Il s'arrête à quelques centimètres de l'intrus, se redresse, souffle et fixe l'homme. Droit dans l'objectif. Un geste de menace.
«Ouah, ça fait des photos magnifiques», s'exclame le photographe avec enthousiasme. A côté de la bête bossue de près de deux mètres, il paraît tout petit. Si l'homme reste si calme, c'est grâce à la clôture qui le sépare du bison. Il s'agit de trois fils électrifiés.
Que se passerait-il s'il n'y avait pas de clôture? «Probablement rien du tout. Mais il ne faut pas prendre le risque», dit Benjamin Brunner. Il est agriculteur et l'un des deux propriétaires fonciers de l'enclos de 51 hectares dans le Jura soleurois, où les bisons d'Europe ont pris possession des lieux en septembre 2022.
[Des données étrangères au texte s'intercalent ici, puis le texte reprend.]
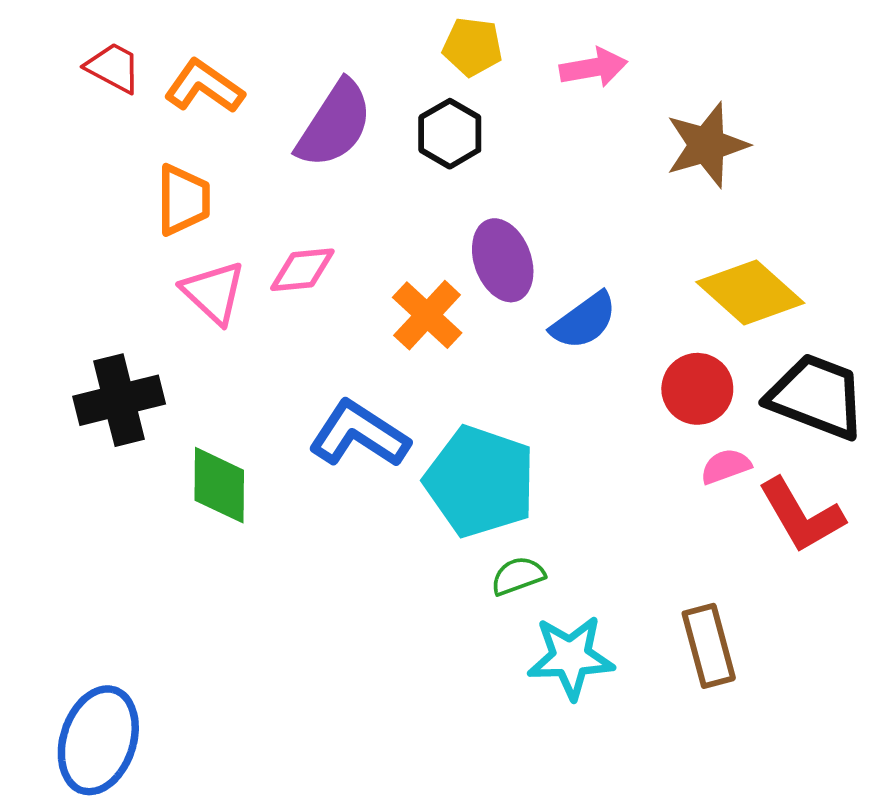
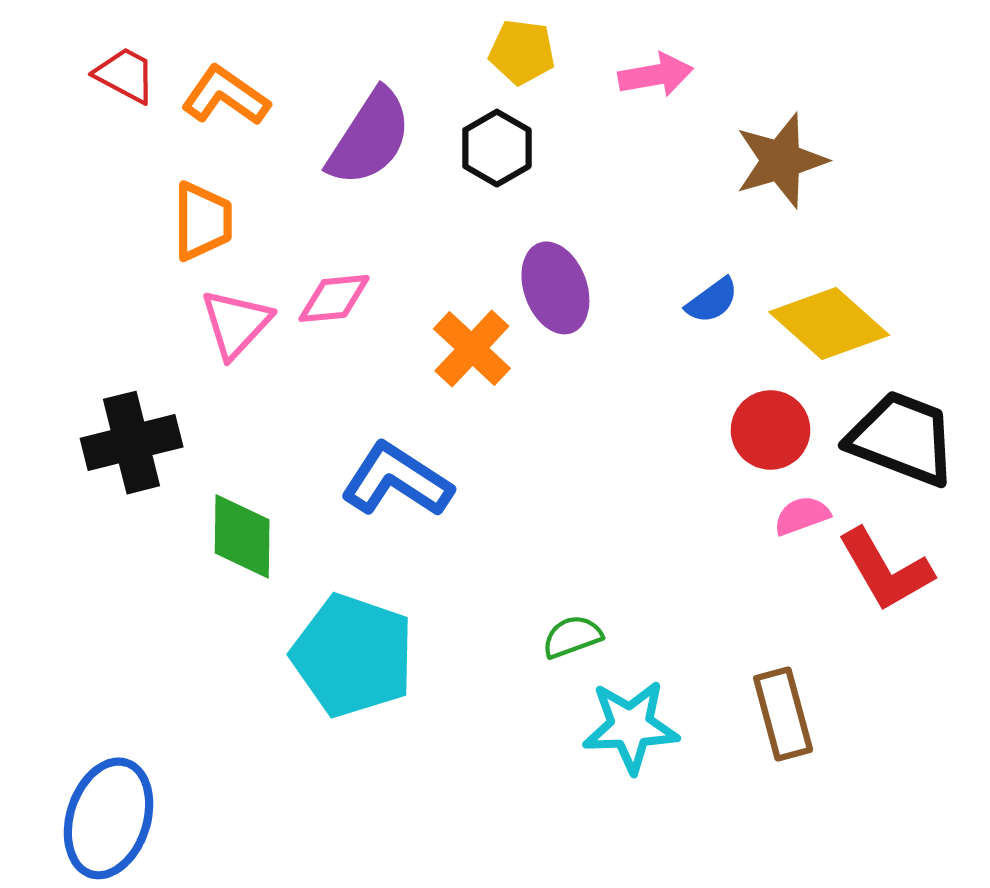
pink triangle: (214, 292) -> (236, 323), turned 30
blue semicircle: (584, 321) -> (712, 301), moved, size x0.7
cyan pentagon: (480, 481) -> (353, 656), moved

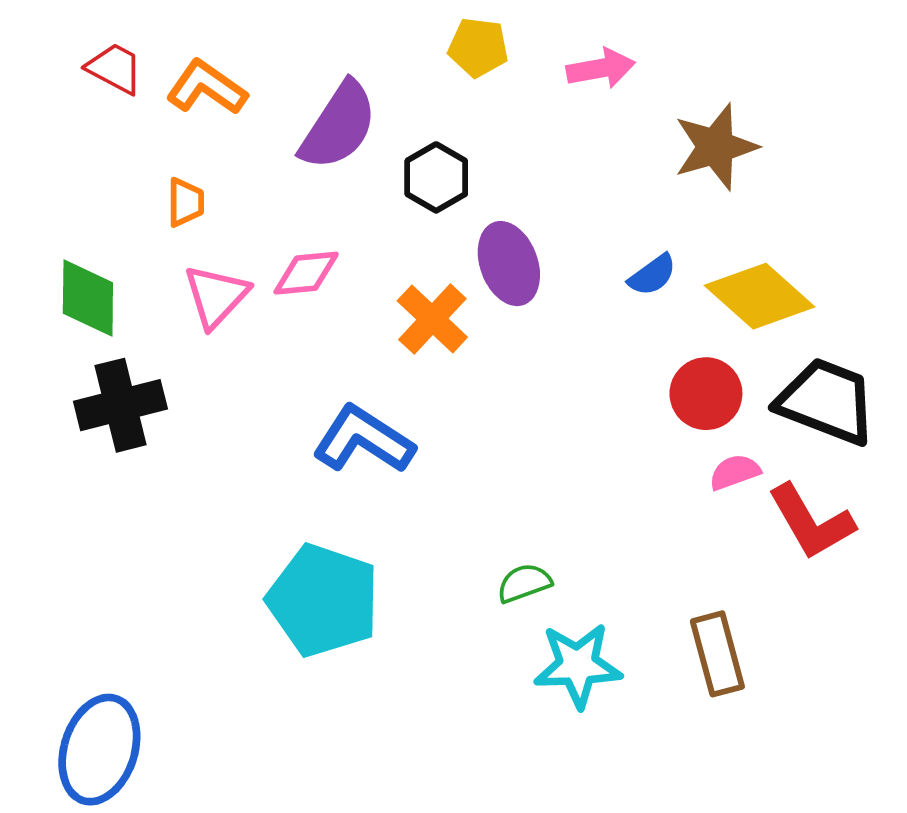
black hexagon: (497, 148) -> (436, 177), moved
orange trapezoid: (203, 221) -> (186, 202), size x0.7
green diamond: (242, 536) -> (88, 298), moved

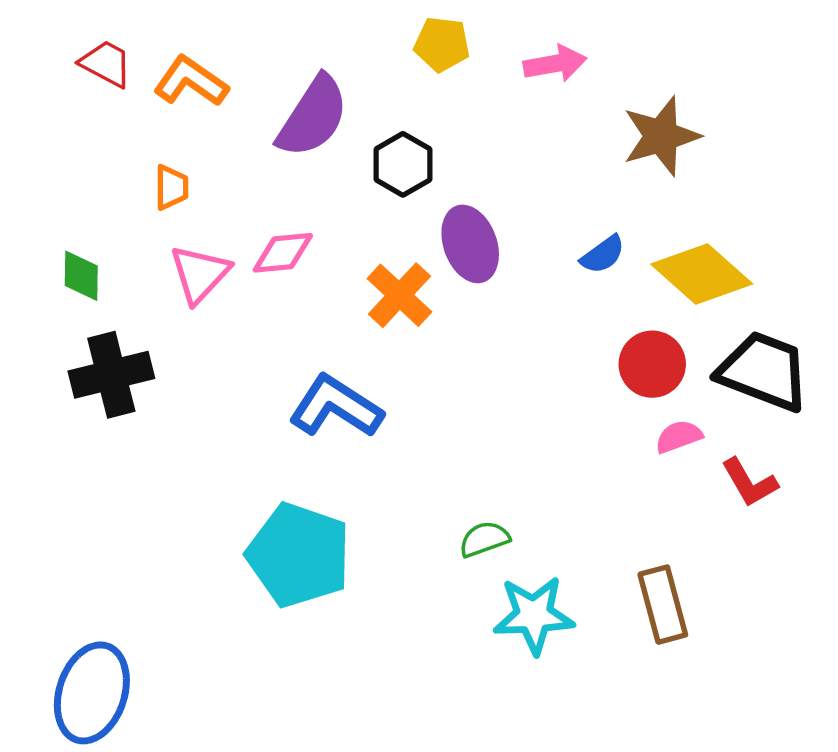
green diamond: (88, 298) -> (81, 276), size x0.7
red L-shape: (811, 522) -> (749, 483), size x0.7

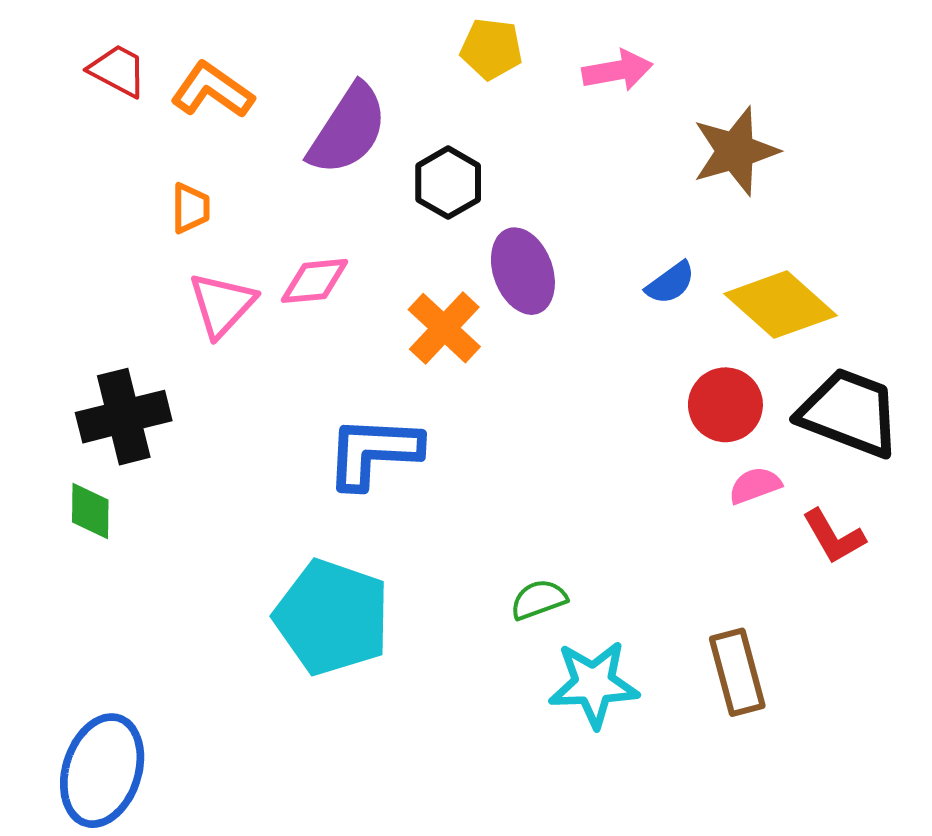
green diamond: (81, 276) -> (90, 511), moved
blue L-shape: (336, 407) -> (373, 452), turned -30

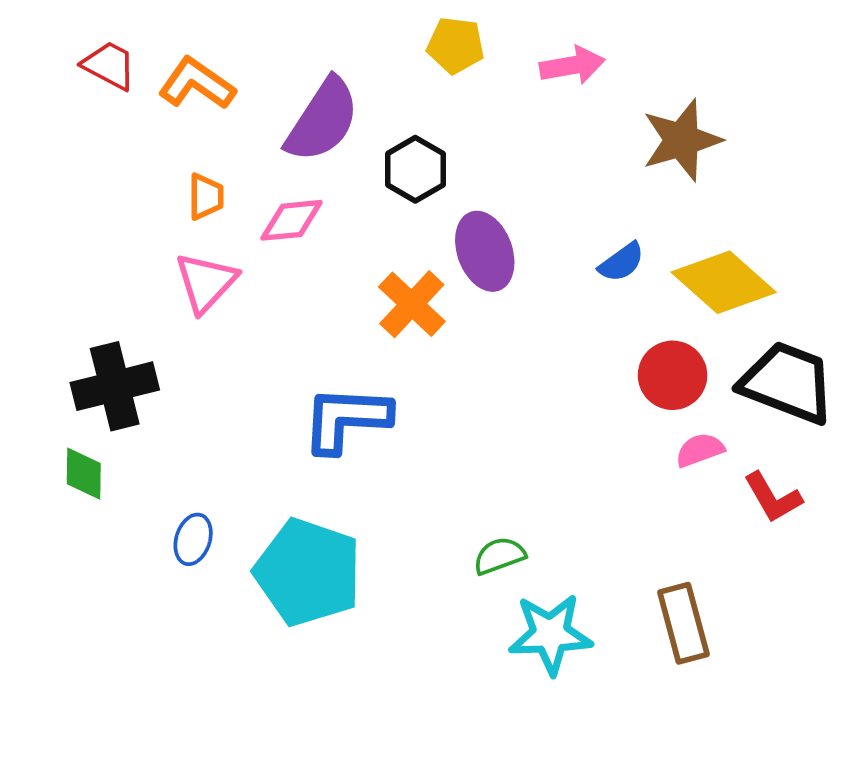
orange trapezoid: (191, 208) -> (206, 197), moved
pink diamond: (314, 281) -> (292, 220), moved
blue ellipse: (102, 771) -> (193, 539), moved, size x0.5

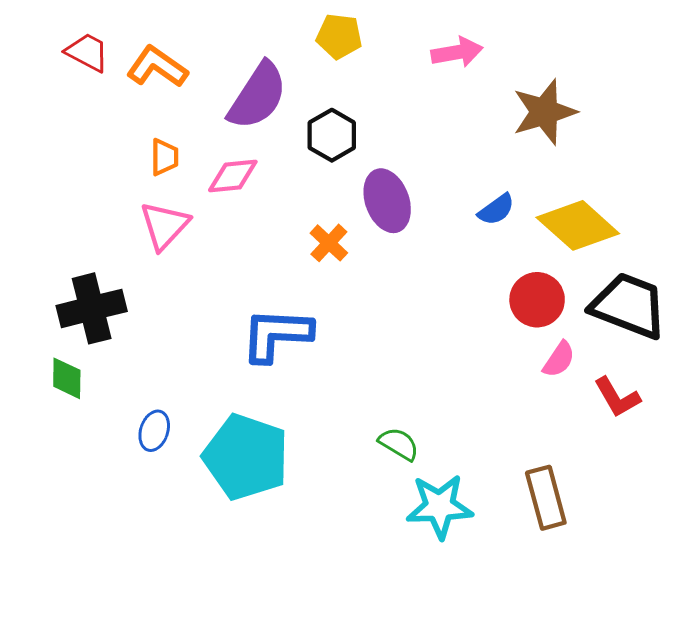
yellow pentagon: (456, 45) -> (339, 36), moved
orange cross: (412, 304) -> (329, 243), size x0.7
pink semicircle: (700, 450) -> (559, 359), turned 144
green semicircle: (499, 556) -> (399, 444), turned 51

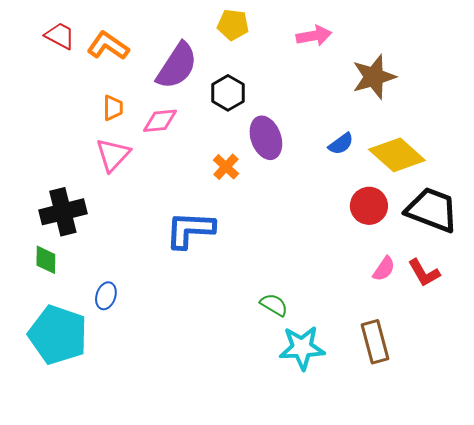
pink semicircle: (559, 359) -> (384, 269), moved
cyan pentagon: (246, 457) -> (58, 335), moved

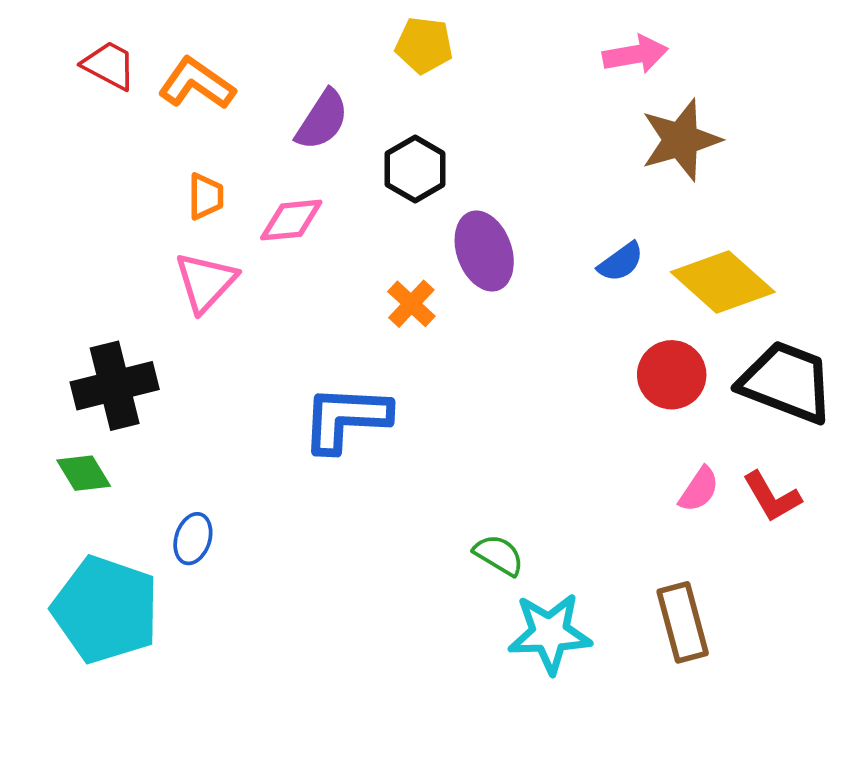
pink arrow: (314, 36) -> (635, 54), moved
purple semicircle: (177, 66) -> (322, 120), size x0.7
green diamond: (46, 260) -> (84, 473), turned -32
L'espèce animale est ainsi revenue dans son pays d'origine. L'homme a exterminé le bison il y a 1000 ans sur le territoire de la Suisse actuelle. L'association «Wisent-Thal» («vallée des bisons» en français) va mener un test durant dix ans dans la prairie et la forêt de Benjamin Brunner pour voir si les bisons pourraient un jour vivre à nouveau en liberté dans notre pays.
L'association estime qu'il est important que la population et les bisons d'Europe puissent se rencontrer. C'est pourquoi les visiteurs peuvent pénétrer dans l'enclos gratuitement 24 heures sur 24, mais sous leur propre responsabilité. Peu importe que ce soit avec un chien ou une poussette, à pied ou à vélo.
Les règles sont peu nombreuses:
Pourtant, Benjamin Brunner observe régulièrement des scènes incroyables. Il en a immortalisé une. L'image, prise cet été, montre un homme tenant son appareil photo et son long objectif en plein visage d'un bison. Il n'y a pas de clôture entre eux, mais une distance d'à peine un mètre. Autour d'eux, le troupeau entier broute dans un rayon de quelques mètres. Le bison regarde l'objectif avec calme et curiosité.
«Il y a aussi toujours des gens qui essaient de caresser les bisons», ajoute Brunner. Cela n'a rien d'une bonne idée, selon lui. Car tout comme les vaches, les bisonnes sont prêtes à défendre leurs petits.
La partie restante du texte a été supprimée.